(Given entries)
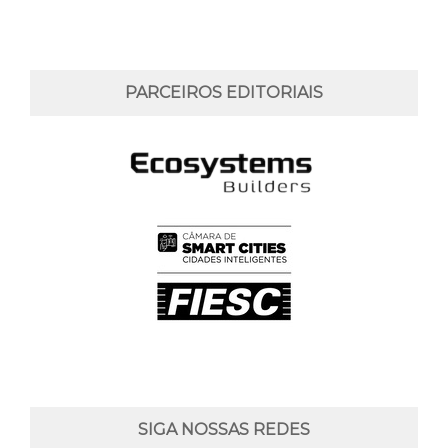
PARCEIROS EDITORIAIS
SIGA NOSSAS REDES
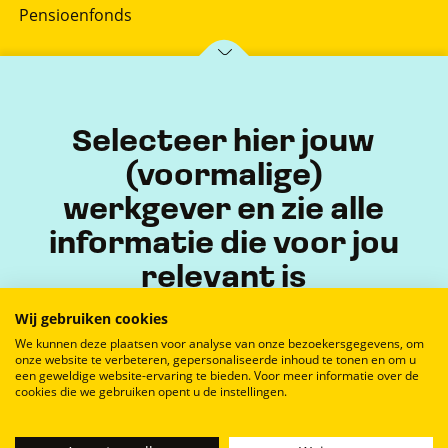
Pensioenfonds
Postbus 150
7770 AD Hardenberg
Selecteer hier jouw
(voormalige)
werkgever en zie alle
informatie die voor jou
relevant is
Wij gebruiken cookies
We kunnen deze plaatsen voor analyse van onze bezoekersgegevens, om
onze website te verbeteren, gepersonaliseerde inhoud te tonen en om u
een geweldige website-ervaring te bieden. Voor meer informatie over de
cookies die we gebruiken opent u de instellingen.
Privacyverklaring
Disclaimer
Cookieverklaring
Bevestig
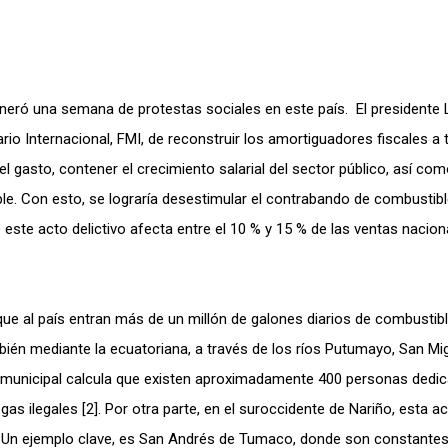
eneró una semana de protestas sociales en este país. El presidente 
io Internacional, FMI, de reconstruir los amortiguadores fiscales a 
l gasto, contener el crecimiento salarial del sector público, así com
le. Con esto, se lograría desestimular el contrabando de combustibl
 este acto delictivo afecta entre el 10 % y 15 % de las ventas nacion
 que al país entran más de un millón de galones diarios de combustibl
ién mediante la ecuatoriana, a través de los ríos Putumayo, San Mi
ldía municipal calcula que existen aproximadamente 400 personas dedi
 ilegales [2]. Por otra parte, en el suroccidente de Nariño, esta ac
o. Un ejemplo clave, es San Andrés de Tumaco, donde son constantes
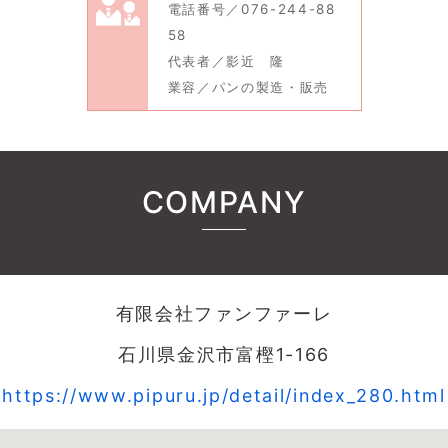
電話番号／076-244-88
58
代表者／影近 隆
業容／パンの製造・販売
COMPANY
有限会社ファンファーレ
石川県金沢市富樫1-166
https://www.pipuru.jp/detail/index_280.html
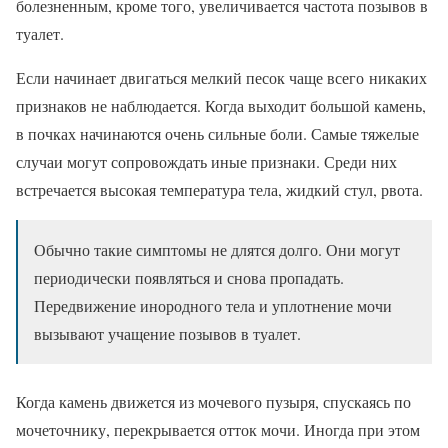
болезненным, кроме того, увеличивается частота позывов в
туалет.
Если начинает двигаться мелкий песок чаще всего никаких
признаков не наблюдается. Когда выходит большой камень,
в почках начинаются очень сильные боли. Самые тяжелые
случаи могут сопровождать иные признаки. Среди них
встречается высокая температура тела, жидкий стул, рвота.
Обычно такие симптомы не длятся долго. Они могут
периодически появляться и снова пропадать.
Передвижение инородного тела и уплотнение мочи
вызывают учащение позывов в туалет.
Когда камень движется из мочевого пузыря, спускаясь по
мочеточнику, перекрывается отток мочи. Иногда при этом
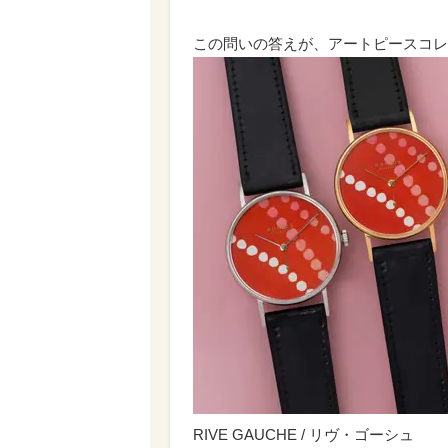
この問いの答えが、アートピースコレクショ
RIVE GAUCHE / リヴ・ゴーシュ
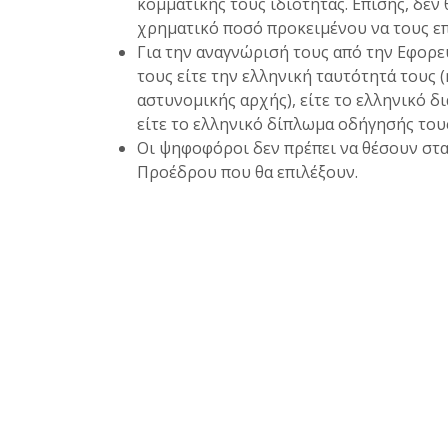
κομματικής τους ιδιότητας. Επίσης, δεν
χρηματικό ποσό προκειμένου να τους επ
Για την αναγνώρισή τους από την Εφορε
τους είτε την ελληνική ταυτότητά τους
αστυνομικής αρχής), είτε το ελληνικό δι
είτε το ελληνικό δίπλωμα οδήγησής του
Οι ψηφοφόροι δεν πρέπει να θέσουν σ
Προέδρου που θα επιλέξουν.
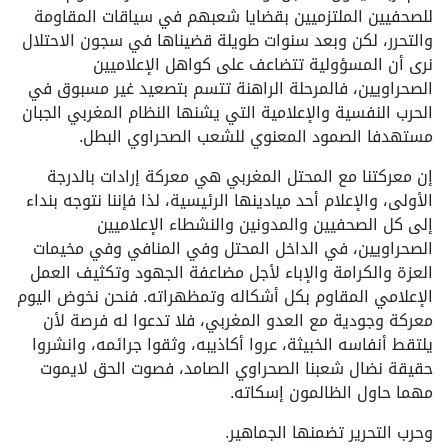
للصحفيين الملتزميين بقضايا شعبهم في سياقات المقاومة
والتحرر، لكن وبعد سنوات طويلة قضيناها في سجون الاحتلال
نرى أن المسؤولية تتضاعف على كواهل الإعلاميين
الصحراويين، فالمرحلة الراهنة تتسم بتصعيد غير مسبوق في
الحرب النفسية والإعلامية التي يشنها النظام المغربي الجبان
مستهدفا الصمود المعنوي للشعب الصحراوي البطل.
إن معركتنا مع المحتل المغربي هي معركة إرادات بالدرجة
الأولى، والإعلام أحد ميادينها الرئيسية، لذا فإننا نتوجه بنداء
إلى كل الصحفيين والمدونين والنشطاء الإعلاميين
الصحراويين، في الداخل المحتل وفي المنافي وفي مخيمات
العزة والكرامة والإباء لأجل مضاعفة الجهود وتكثيف العمل
الإعلامي المقاوم بكل أشكاله وتمظهراته. فنحن نخوض اليوم
معركة وجودية مع العدو المغربي، فلا تدعوا له فرصة لأن
يلتقط أنفاسه الخبيثة، عروا أكاذيبه، وثقوا جرائمه، وانشروا
حقيقة نضال شعبنا الصحراوي الصامد، فصوت الحق لايموت
مهما حاول الظالمون إسكاته.
وحرب التحرير تضمنها الجماهير.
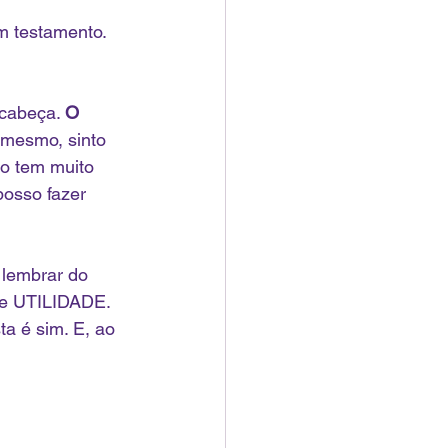
m testamento. 
cabeça. 
O 
o mesmo, sinto 
ho tem muito 
osso fazer 
lembrar do 
de UTILIDADE. 
a é sim. E, ao 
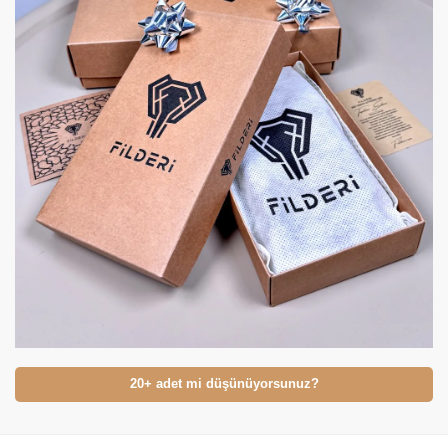
20+ adet mi düşünüyorsunuz?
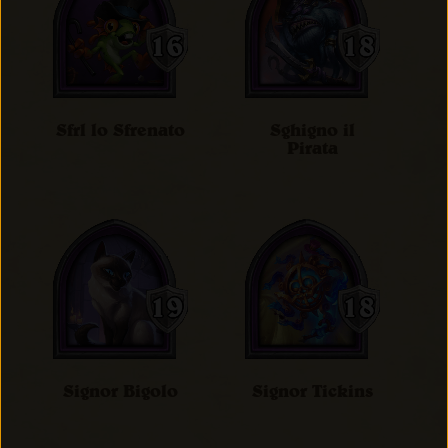
Sfrl lo Sfrenato
Sghigno il
Pirata
Signor Bigolo
Signor Tickins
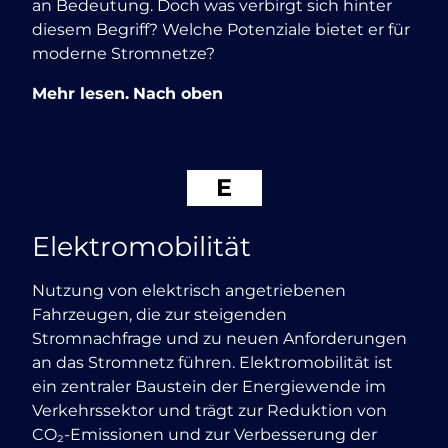
an Bedeutung. Doch was verbirgt sich hinter
diesem Begriff? Welche Potenziale bietet er für
moderne Stromnetze?
Mehr lesen.
Nach oben
E
Elektromobilität
Nutzung von elektrisch angetriebenen
Fahrzeugen, die zur steigenden
Stromnachfrage und zu neuen Anforderungen
an das Stromnetz führen. Elektromobilität ist
ein zentraler Baustein der Energiewende im
Verkehrssektor und trägt zur Reduktion von
CO₂-Emissionen und zur Verbesserung der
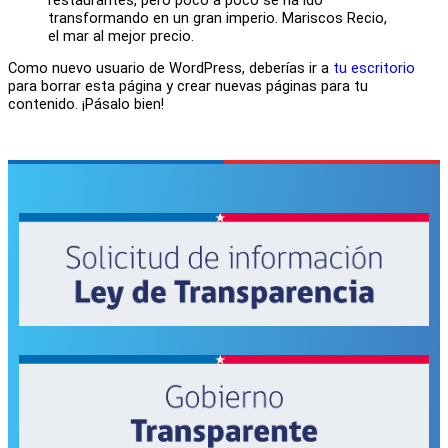
transformando en un gran imperio. Mariscos Recio,
el mar al mejor precio.
Como nuevo usuario de WordPress, deberías ir a
tu escritorio
para borrar esta página y crear nuevas páginas para tu
contenido. ¡Pásalo bien!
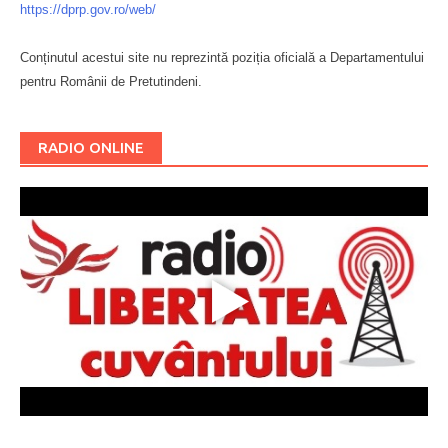
https://dprp.gov.ro/web/
Conținutul acestui site nu reprezintă poziția oficială a Departamentului
pentru Românii de Pretutindeni.
Буковина
RADIO ONLINE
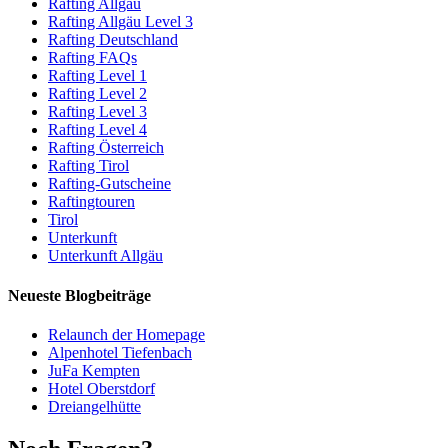
Rafting Allgäu
Rafting Allgäu Level 3
Rafting Deutschland
Rafting FAQs
Rafting Level 1
Rafting Level 2
Rafting Level 3
Rafting Level 4
Rafting Österreich
Rafting Tirol
Rafting-Gutscheine
Raftingtouren
Tirol
Unterkunft
Unterkunft Allgäu
Neueste Blogbeiträge
Relaunch der Homepage
Alpenhotel Tiefenbach
JuFa Kempten
Hotel Oberstdorf
Dreiangelhütte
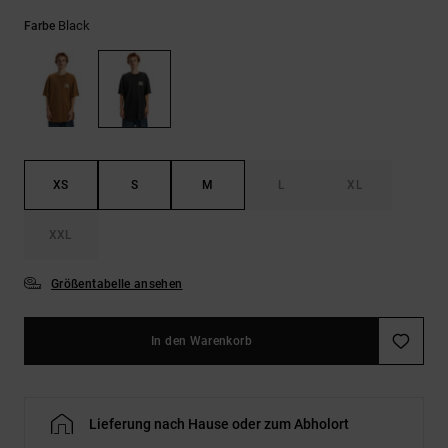
Kontaktformular.
Black
Farbe
FAQ
ansehen
XS
S
M
L
XL
XXL
Größentabelle ansehen
In den Warenkorb
Lieferung nach Hause oder zum Abholort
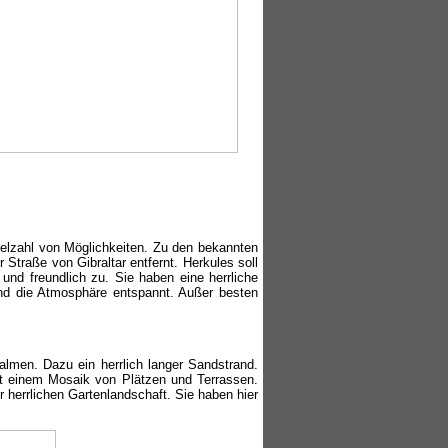
ielzahl von Möglichkeiten. Zu den bekannten
 Straße von Gibraltar entfernt. Herkules soll
und freundlich zu. Sie haben eine herrliche
nd die Atmosphäre entspannt. Außer besten
almen. Dazu ein herrlich langer Sandstrand.
t mit einem Mosaik von Plätzen und Terrassen.
r herrlichen Gartenlandschaft. Sie haben hier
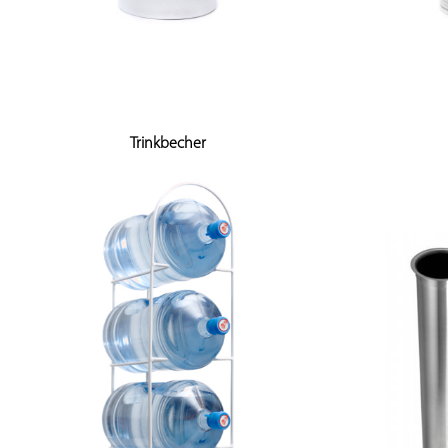
Trinkbecher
(End Given entries)
### Requirement
Note which lines carry the word "камень" in the material, then copy each of them.

### Output
признаков не наблюдается. Когда выходит большой камень,
Когда камень движется из мочевого пузыря, спускаясь по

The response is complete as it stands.